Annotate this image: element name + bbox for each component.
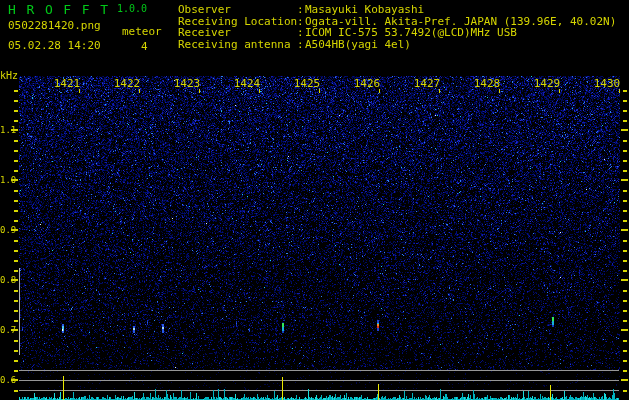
info-row: Observer:Masayuki Kobayashi <box>178 4 616 16</box>
info-separator: : <box>297 27 305 38</box>
time-tick-label: 1426 <box>353 78 381 90</box>
info-value: A504HB(yagi 4el) <box>305 39 411 50</box>
spectrogram-canvas <box>0 0 629 400</box>
info-separator: : <box>297 39 305 50</box>
meteor-count-value: 4 <box>141 41 148 52</box>
time-tick-label: 1430 <box>593 78 621 90</box>
frequency-tick-label: 0.9 <box>0 225 13 235</box>
observation-info: Observer:Masayuki KobayashiReceiving Loc… <box>178 4 616 50</box>
time-tick-label: 1421 <box>53 78 81 90</box>
hrofft-output-window: H R O F F T 1.0.0 0502281420.png meteor … <box>0 0 629 400</box>
frequency-tick-label: 1.0 <box>0 175 13 185</box>
mode-label: meteor <box>122 26 162 37</box>
output-filename: 0502281420.png <box>8 20 101 31</box>
time-tick-label: 1427 <box>413 78 441 90</box>
info-value: Ogata-vill. Akita-Pref. JAPAN (139.96E, … <box>305 16 616 27</box>
time-tick-label: 1423 <box>173 78 201 90</box>
frequency-tick-label: 0.8 <box>0 275 13 285</box>
info-label: Receiver <box>178 27 297 38</box>
info-value: ICOM IC-575 53.7492(@LCD)MHz USB <box>305 27 517 38</box>
info-label: Observer <box>178 4 297 15</box>
frequency-tick-label: 1.1 <box>0 125 13 135</box>
time-tick-label: 1429 <box>533 78 561 90</box>
info-row: Receiving antenna:A504HB(yagi 4el) <box>178 39 616 51</box>
info-separator: : <box>297 4 305 15</box>
observation-datetime: 05.02.28 14:20 <box>8 40 101 51</box>
time-tick-label: 1425 <box>293 78 321 90</box>
time-tick-label: 1428 <box>473 78 501 90</box>
info-label: Receiving antenna <box>178 39 297 50</box>
info-row: Receiver:ICOM IC-575 53.7492(@LCD)MHz US… <box>178 27 616 39</box>
time-tick-label: 1424 <box>233 78 261 90</box>
info-value: Masayuki Kobayashi <box>305 4 424 15</box>
info-label: Receiving Location <box>178 16 297 27</box>
frequency-tick-label: 0.6 <box>0 375 13 385</box>
app-version: 1.0.0 <box>117 4 147 14</box>
y-axis-unit-label: kHz <box>0 71 18 81</box>
info-separator: : <box>297 16 305 27</box>
time-tick-label: 1422 <box>113 78 141 90</box>
app-title: H R O F F T <box>8 3 110 16</box>
frequency-tick-label: 0.7 <box>0 325 13 335</box>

> Aim of the task
Copy all lines from the listing that contain "yagi".

> Written answer
info-value: A504HB(yagi 4el) <box>305 39 411 50</box>
info-row: Receiving antenna:A504HB(yagi 4el) <box>178 39 616 51</box>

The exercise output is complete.